REQUIREMENT:
Beneath this task are records; print exactly the stretch of them from the line with "consumo eléctrico" through the line with "ESO4.2. 1b) Modernizacija", both ends included.

LISTED RECORDS:
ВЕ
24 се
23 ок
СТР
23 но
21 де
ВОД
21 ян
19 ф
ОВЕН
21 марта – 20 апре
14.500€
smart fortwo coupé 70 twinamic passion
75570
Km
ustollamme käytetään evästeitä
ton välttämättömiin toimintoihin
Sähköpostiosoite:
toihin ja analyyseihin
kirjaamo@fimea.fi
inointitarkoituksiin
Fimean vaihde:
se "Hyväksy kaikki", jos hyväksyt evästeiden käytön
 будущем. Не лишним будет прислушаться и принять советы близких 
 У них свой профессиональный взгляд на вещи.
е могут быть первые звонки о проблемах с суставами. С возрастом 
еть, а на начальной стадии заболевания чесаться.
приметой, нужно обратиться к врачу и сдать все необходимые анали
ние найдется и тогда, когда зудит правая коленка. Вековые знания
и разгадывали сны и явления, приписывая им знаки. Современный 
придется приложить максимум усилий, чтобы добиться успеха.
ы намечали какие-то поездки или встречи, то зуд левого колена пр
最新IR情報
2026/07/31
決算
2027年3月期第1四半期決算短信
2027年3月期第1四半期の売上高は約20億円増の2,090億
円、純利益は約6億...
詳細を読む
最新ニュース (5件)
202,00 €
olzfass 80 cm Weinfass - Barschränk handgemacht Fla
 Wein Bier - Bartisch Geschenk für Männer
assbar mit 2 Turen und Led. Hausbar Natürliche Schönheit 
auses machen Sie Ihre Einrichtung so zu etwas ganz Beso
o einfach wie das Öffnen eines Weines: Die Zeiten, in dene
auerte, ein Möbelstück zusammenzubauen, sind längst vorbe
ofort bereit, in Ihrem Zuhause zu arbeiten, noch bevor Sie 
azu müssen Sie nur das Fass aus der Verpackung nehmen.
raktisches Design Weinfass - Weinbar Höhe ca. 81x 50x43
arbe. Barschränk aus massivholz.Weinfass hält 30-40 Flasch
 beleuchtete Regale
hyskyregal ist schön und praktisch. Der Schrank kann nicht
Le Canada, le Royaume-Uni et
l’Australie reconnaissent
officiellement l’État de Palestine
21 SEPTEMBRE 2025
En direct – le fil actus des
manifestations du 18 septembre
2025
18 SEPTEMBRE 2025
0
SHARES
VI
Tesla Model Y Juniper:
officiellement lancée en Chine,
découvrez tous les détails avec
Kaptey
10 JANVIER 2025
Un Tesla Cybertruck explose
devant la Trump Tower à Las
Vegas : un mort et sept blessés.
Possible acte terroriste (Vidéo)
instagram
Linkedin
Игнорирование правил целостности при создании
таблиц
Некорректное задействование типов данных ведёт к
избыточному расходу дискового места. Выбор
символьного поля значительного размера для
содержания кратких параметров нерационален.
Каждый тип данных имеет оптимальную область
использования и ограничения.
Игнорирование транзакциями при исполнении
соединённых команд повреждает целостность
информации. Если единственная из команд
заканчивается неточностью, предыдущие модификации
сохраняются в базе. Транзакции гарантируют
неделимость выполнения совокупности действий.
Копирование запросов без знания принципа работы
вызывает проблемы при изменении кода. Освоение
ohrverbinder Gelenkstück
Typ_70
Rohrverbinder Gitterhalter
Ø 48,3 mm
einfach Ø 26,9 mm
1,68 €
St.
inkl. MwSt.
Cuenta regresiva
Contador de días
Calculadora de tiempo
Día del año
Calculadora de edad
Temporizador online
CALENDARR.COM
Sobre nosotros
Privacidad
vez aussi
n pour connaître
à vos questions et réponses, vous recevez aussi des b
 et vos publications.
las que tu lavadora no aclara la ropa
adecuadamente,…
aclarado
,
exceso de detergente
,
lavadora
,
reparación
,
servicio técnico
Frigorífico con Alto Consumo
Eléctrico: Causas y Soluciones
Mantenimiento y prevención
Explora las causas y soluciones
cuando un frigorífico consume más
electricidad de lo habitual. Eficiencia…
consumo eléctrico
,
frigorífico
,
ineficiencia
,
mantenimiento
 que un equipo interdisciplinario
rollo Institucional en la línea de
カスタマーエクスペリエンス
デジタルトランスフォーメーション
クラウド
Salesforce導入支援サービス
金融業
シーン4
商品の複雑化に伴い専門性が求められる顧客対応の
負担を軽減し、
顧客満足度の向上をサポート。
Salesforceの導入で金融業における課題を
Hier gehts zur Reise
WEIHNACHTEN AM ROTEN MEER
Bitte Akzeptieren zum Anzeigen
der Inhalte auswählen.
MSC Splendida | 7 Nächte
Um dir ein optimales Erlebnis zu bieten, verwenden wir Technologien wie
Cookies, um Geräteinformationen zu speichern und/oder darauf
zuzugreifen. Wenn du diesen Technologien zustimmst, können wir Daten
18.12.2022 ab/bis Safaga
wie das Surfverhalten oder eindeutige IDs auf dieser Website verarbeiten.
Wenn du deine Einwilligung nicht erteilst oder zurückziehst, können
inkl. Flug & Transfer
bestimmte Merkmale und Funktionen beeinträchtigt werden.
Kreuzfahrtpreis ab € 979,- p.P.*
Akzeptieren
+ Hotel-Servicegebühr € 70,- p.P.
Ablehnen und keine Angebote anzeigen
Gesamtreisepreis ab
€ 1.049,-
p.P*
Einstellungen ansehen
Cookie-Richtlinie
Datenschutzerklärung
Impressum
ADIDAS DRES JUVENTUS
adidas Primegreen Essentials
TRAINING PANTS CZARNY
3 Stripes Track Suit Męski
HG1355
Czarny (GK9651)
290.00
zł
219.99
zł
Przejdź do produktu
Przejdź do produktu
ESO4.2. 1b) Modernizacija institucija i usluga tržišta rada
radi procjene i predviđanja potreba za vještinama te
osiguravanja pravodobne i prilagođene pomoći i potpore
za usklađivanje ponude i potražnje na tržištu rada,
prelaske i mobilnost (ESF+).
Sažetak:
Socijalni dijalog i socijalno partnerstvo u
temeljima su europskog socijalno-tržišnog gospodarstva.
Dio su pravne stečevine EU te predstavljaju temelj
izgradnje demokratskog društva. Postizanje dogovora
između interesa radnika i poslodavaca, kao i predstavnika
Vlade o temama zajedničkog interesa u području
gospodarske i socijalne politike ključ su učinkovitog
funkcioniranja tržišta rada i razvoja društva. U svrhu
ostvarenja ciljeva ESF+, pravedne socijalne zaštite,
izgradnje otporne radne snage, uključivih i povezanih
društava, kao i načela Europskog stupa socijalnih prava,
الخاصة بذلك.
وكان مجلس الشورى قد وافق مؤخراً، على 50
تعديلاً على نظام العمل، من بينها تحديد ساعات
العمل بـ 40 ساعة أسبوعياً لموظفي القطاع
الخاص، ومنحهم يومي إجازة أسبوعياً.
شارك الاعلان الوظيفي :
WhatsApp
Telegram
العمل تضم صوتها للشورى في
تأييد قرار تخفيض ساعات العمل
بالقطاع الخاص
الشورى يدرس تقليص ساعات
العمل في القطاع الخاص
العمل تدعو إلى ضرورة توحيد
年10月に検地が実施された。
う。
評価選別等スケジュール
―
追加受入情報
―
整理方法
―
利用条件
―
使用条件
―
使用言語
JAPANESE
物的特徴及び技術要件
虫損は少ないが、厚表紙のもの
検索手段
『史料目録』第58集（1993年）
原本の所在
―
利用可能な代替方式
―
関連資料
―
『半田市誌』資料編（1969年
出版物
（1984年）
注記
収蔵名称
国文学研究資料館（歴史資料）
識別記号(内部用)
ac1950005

EXERCISE SOLUTION:
consumo eléctrico
,
frigorífico
,
ineficiencia
,
mantenimiento
 que un equipo interdisciplinario
rollo Institucional en la línea de
カスタマーエクスペリエンス
デジタルトランスフォーメーション
クラウド
Salesforce導入支援サービス
金融業
シーン4
商品の複雑化に伴い専門性が求められる顧客対応の
負担を軽減し、
顧客満足度の向上をサポート。
Salesforceの導入で金融業における課題を
Hier gehts zur Reise
WEIHNACHTEN AM ROTEN MEER
Bitte Akzeptieren zum Anzeigen
der Inhalte auswählen.
MSC Splendida | 7 Nächte
Um dir ein optimales Erlebnis zu bieten, verwenden wir Technologien wie
Cookies, um Geräteinformationen zu speichern und/oder darauf
zuzugreifen. Wenn du diesen Technologien zustimmst, können wir Daten
18.12.2022 ab/bis Safaga
wie das Surfverhalten oder eindeutige IDs auf dieser Website verarbeiten.
Wenn du deine Einwilligung nicht erteilst oder zurückziehst, können
inkl. Flug & Transfer
bestimmte Merkmale und Funktionen beeinträchtigt werden.
Kreuzfahrtpreis ab € 979,- p.P.*
Akzeptieren
+ Hotel-Servicegebühr € 70,- p.P.
Ablehnen und keine Angebote anzeigen
Gesamtreisepreis ab
€ 1.049,-
p.P*
Einstellungen ansehen
Cookie-Richtlinie
Datenschutzerklärung
Impressum
ADIDAS DRES JUVENTUS
adidas Primegreen Essentials
TRAINING PANTS CZARNY
3 Stripes Track Suit Męski
HG1355
Czarny (GK9651)
290.00
zł
219.99
zł
Przejdź do produktu
Przejdź do produktu
ESO4.2. 1b) Modernizacija institucija i usluga tržišta rada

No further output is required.